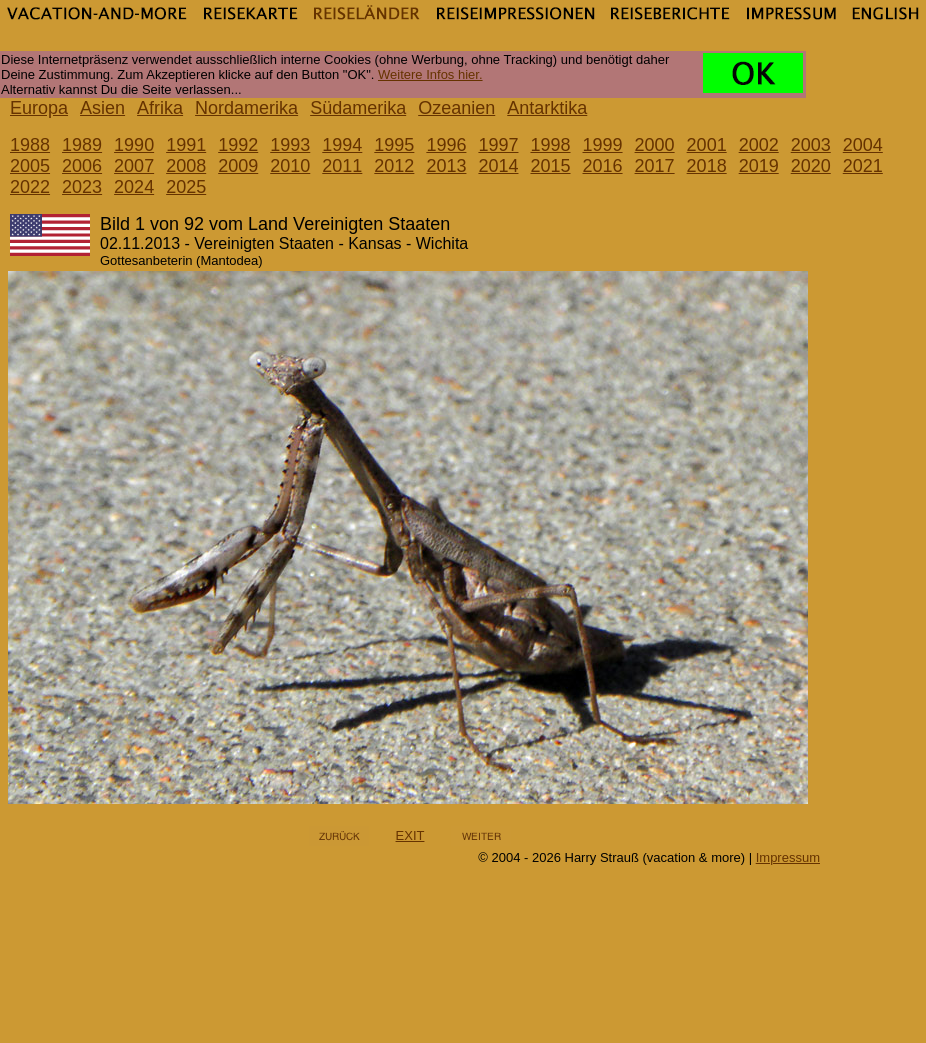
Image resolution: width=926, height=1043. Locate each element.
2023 (82, 187)
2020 (811, 166)
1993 (290, 145)
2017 (655, 166)
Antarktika (547, 108)
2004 (863, 145)
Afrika (160, 108)
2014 (498, 166)
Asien (102, 108)
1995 (394, 145)
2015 (550, 166)
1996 (446, 145)
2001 (707, 145)
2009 (238, 166)
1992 (238, 145)
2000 (655, 145)
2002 (759, 145)
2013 (446, 166)
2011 (342, 166)
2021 (863, 166)
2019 (759, 166)
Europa (39, 108)
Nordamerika (246, 108)
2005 (30, 166)
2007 (134, 166)
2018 (707, 166)
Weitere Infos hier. (430, 74)
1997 (498, 145)
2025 (186, 187)
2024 (134, 187)
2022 (30, 187)
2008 (186, 166)
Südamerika (358, 108)
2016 (603, 166)
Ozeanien (456, 108)
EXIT (410, 835)
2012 (394, 166)
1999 (603, 145)
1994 (342, 145)
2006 (82, 166)
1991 (186, 145)
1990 (134, 145)
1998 (550, 145)
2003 (811, 145)
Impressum (788, 857)
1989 (82, 145)
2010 (290, 166)
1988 (30, 145)
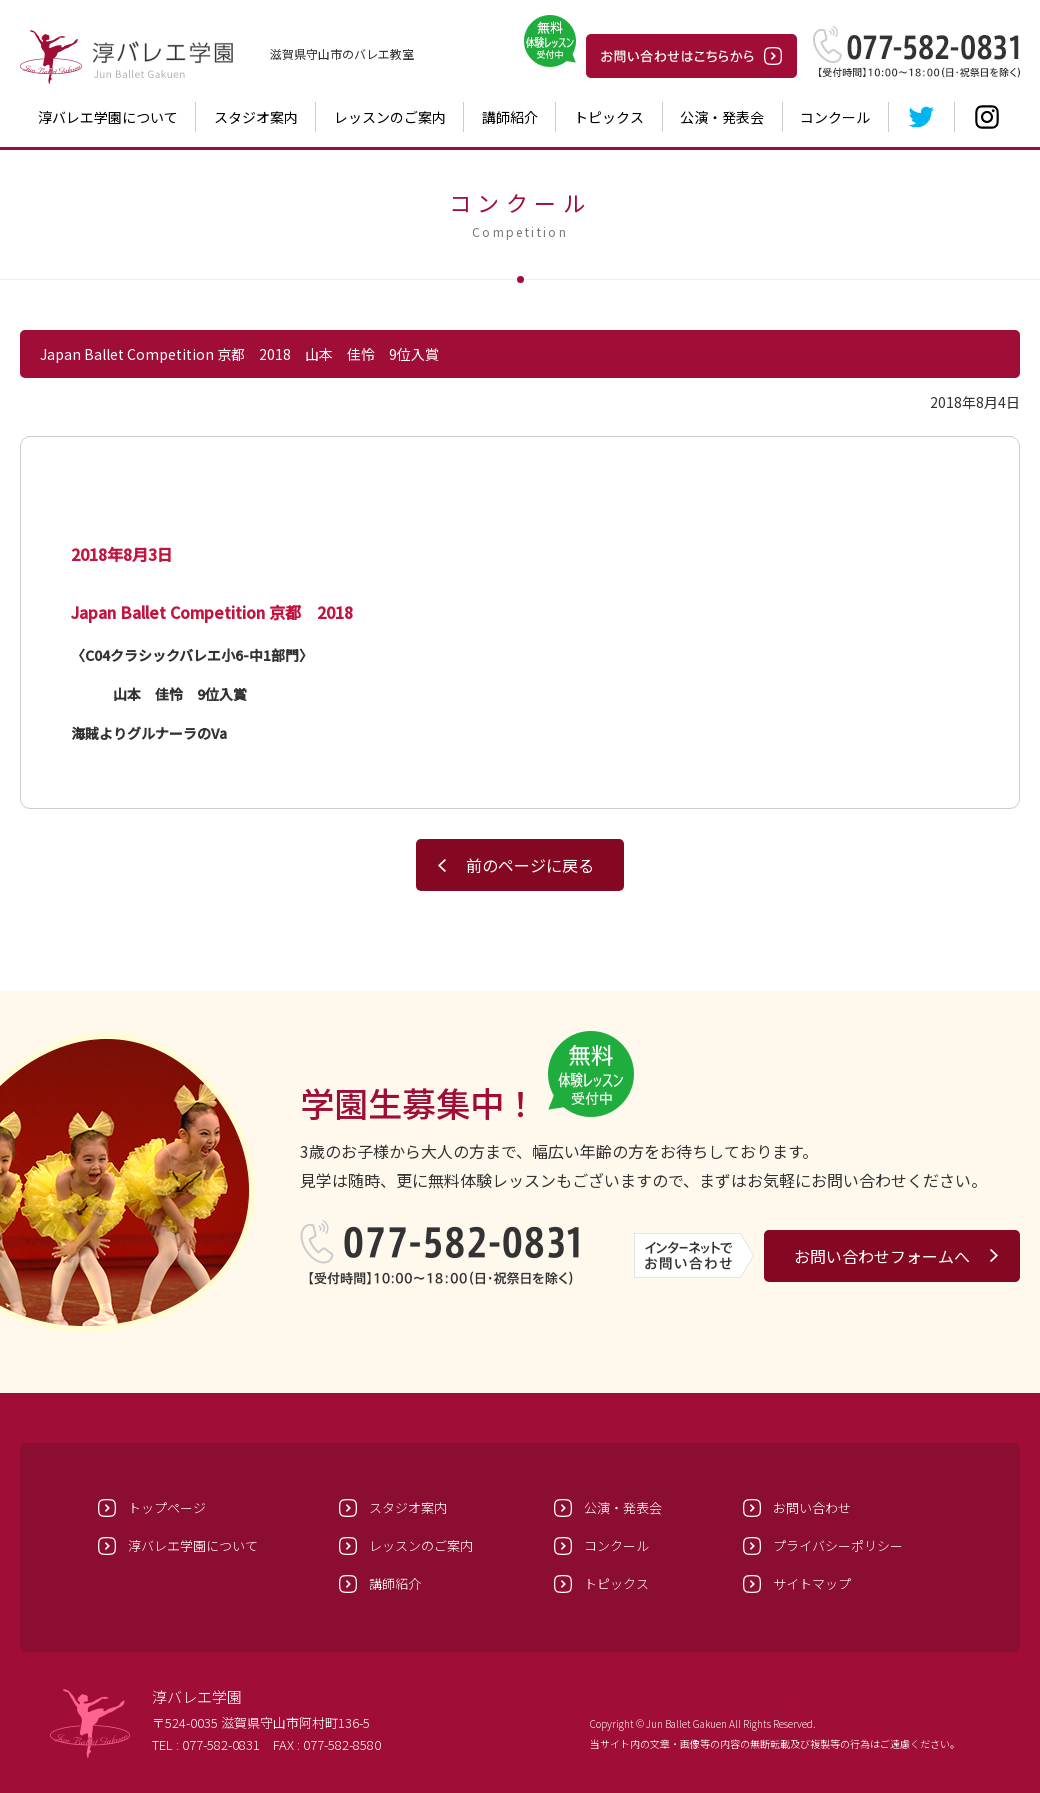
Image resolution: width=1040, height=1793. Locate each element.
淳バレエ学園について (108, 117)
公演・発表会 (722, 117)
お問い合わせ (812, 1507)
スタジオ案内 (256, 117)
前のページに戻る (530, 865)
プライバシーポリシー (838, 1545)
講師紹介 (510, 117)
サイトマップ (812, 1583)
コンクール (835, 117)
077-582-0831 (221, 1744)
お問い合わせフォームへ (882, 1256)
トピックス (609, 117)
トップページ (167, 1507)
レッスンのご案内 (390, 117)
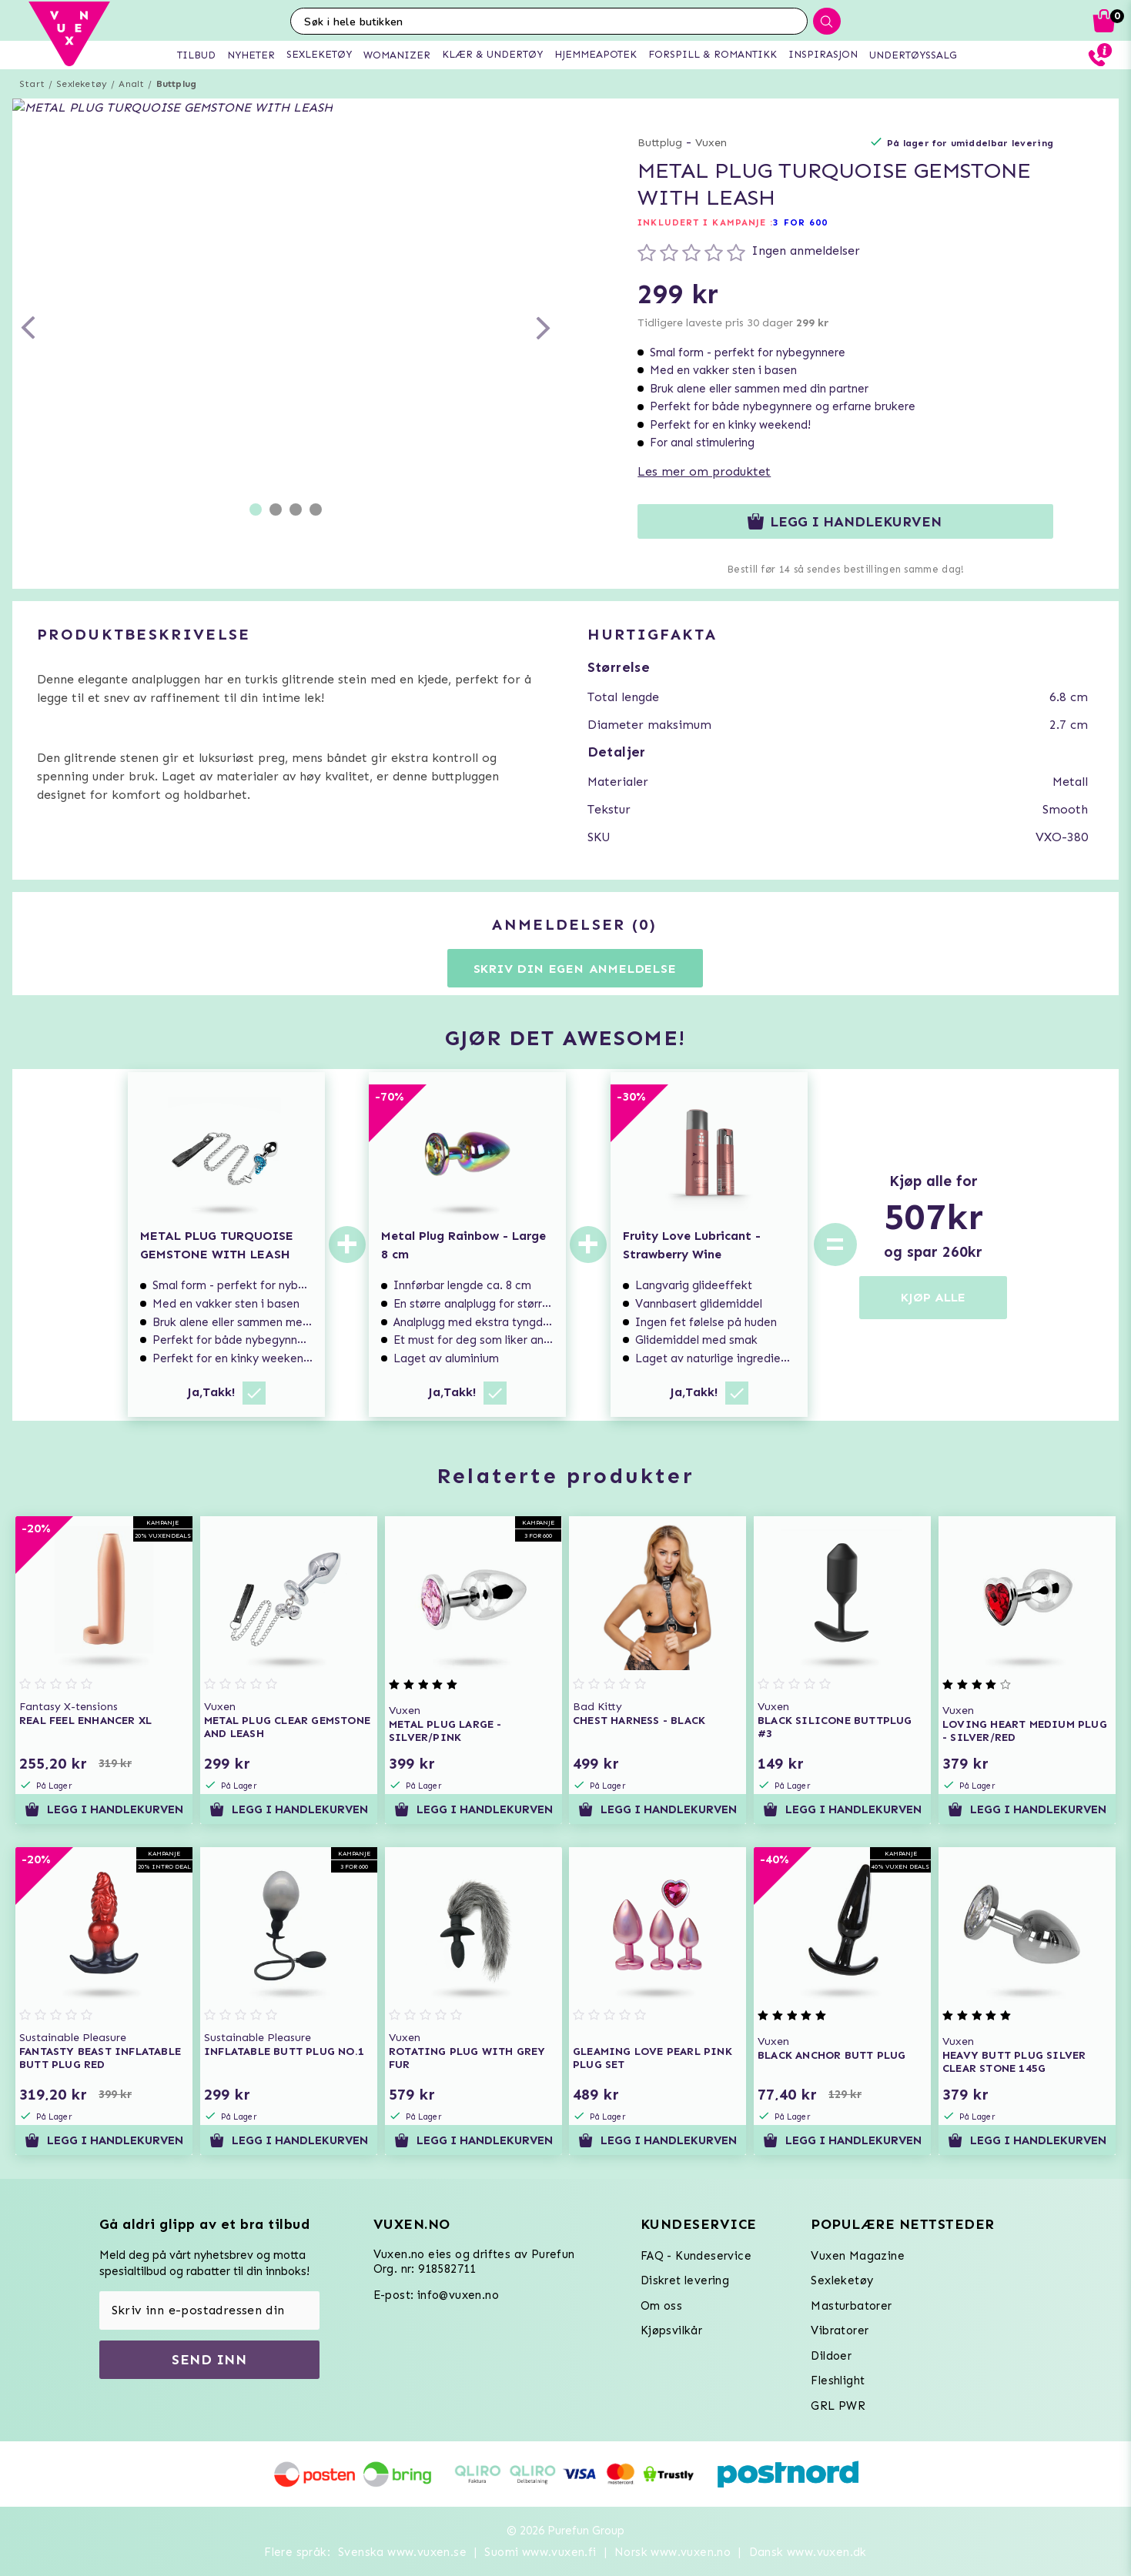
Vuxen (711, 142)
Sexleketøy (81, 84)
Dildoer (831, 2356)
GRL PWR (838, 2406)
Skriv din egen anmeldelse (575, 968)
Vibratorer (839, 2330)
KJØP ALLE (933, 1297)
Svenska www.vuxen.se (402, 2552)
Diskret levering (685, 2280)
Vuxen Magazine (858, 2256)
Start (32, 84)
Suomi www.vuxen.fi (540, 2552)
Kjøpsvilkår (671, 2330)
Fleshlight (838, 2380)
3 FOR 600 (800, 222)
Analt (131, 84)
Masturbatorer (851, 2306)
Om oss (661, 2306)
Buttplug (176, 84)
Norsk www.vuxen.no (672, 2552)
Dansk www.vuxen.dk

_ _ _ _ _ _ _

* _Prompt_: From the line containing "1991 (186, 145)" through the line containing "コンクール (835, 117)", copy every line above exactly, without pictures.

* _Worked solution_:
1991 (186, 145)
1990 (134, 145)
1998 (550, 145)
2003 (811, 145)
Impressum (788, 857)
1989 (82, 145)
2010 (290, 166)
1988 (30, 145)
Image resolution: width=1040, height=1793. Locate each element.
淳バレエ学園について (108, 117)
公演・発表会 (722, 117)
お問い合わせ (812, 1507)
スタジオ案内 (256, 117)
前のページに戻る (530, 865)
プライバシーポリシー (838, 1545)
講師紹介 (510, 117)
サイトマップ (812, 1583)
コンクール (835, 117)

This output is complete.